[IncludeSecurity]

We do security audits for a living.

In a nut shell, here's why things are so screwed up IMHO:

1) Most of these companies have had audits, but they're being done by 3rd rate or very inexperienced external consultants.

2) The companies limit the scope of the tests. Real hackers don't give a shit about your scope of work, they have no rules, only goals.

3) Even when a test is properly done the exec management looks for silver bullet product solutions instead of changing across people/process/technology

My company solves #1, but we can't do anything about #2 or #3 :-/

[mox1]

Based on my experience on multiple internal Red Teams this is more or less correct.

Add some funding / IT cost center, no value add language in there as well.

[mcguire]

Not to mention some theatre and empire-building.

[user-the-name]

What audit would have found a zero-day vulnerability?

[mox1]

The entire idea behind modern network security is that zero-days happen regularly. You should design your security controls around this fact, defense in depth, least privilege, etc etc

[dogman144]

"The attackers were able to exploit zero-day vulnerabilities in the VSA product to bypass authentication and run arbitrary command execution," the Miami-headquartered company noted in the incident analysis. "This allowed the attackers to leverage the standard VSA product functionality to deploy ransomware to endpoints. There is no evidence that Kaseya's VSA codebase has been maliciously modified."

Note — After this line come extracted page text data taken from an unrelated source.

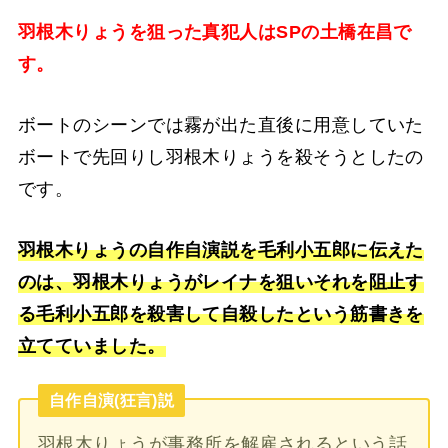
羽根木りょうを狙った真犯人はSPの土橋在昌で
す。
ボートのシーンでは霧が出た直後に用意していた
ボートで先回りし羽根木りょうを殺そうとしたの
です。
羽根木りょうの自作自演説を毛利小五郎に伝えた
のは、羽根木りょうがレイナを狙いそれを阻止す
る毛利小五郎を殺害して自殺したという筋書きを
立てていました。
自作自演(狂言)説
羽根木りょうが事務所を解雇されるという話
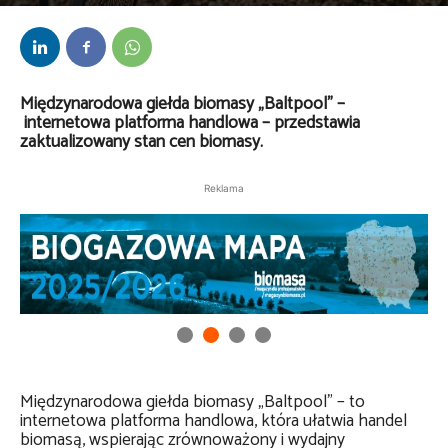
Przez
Anna Lenartowska
-
28 sierpnia 2025
Międzynarodowa giełda biomasy „Baltpool” –
internetowa platforma handlowa – przedstawia
zaktualizowany stan cen biomasy.
Reklama
Międzynarodowa giełda biomasy „Baltpool” – to
internetowa platforma handlowa, która ułatwia handel
biomasą, wspierając zrównoważony i wydajny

This is very likely not the full story, unless the 0day in VSA was somehow wormable. That "deployment" is doable through overly permissive IAM and everything else that enables privesc.

There are two parts to these vulns. Whatever gets the foothold, and whatever allows privilege escalation. Audits do a great job in catching the misconfigs that allow privesc.

The tragic thing about these attacks is often the blast radius can be contained fairly easily by asking the right questions... If you're someone who has passed these audits, or done these audits, it becomes pretty easy to see how many unforced errors go into these catastrophic attacks.

[raesene9]

If https://old.reddit.com/r/msp/comments/ocggbv/crticial_ransom... is correct a compentent web application security review (white box or black box) which was correctly scoped to include the affected files would likely have found the SQLi and authentication bypass issues (mentioned in update 12)

Without seeing the codebase in question, you can't be sure, but having been a web app pentester for 10+ years, these are the kind of issues that were found regularly, and whenever I saw classic ASP in tests, they were the kind of issues I'd be looking for, knowing the inherent weaknesses in the platform.

[twistedpair]

Did the RMM box really have to be on the open internet? In infra I run, anything with a public IP is behind numerous layers of FWs and VPNs, why not the same here?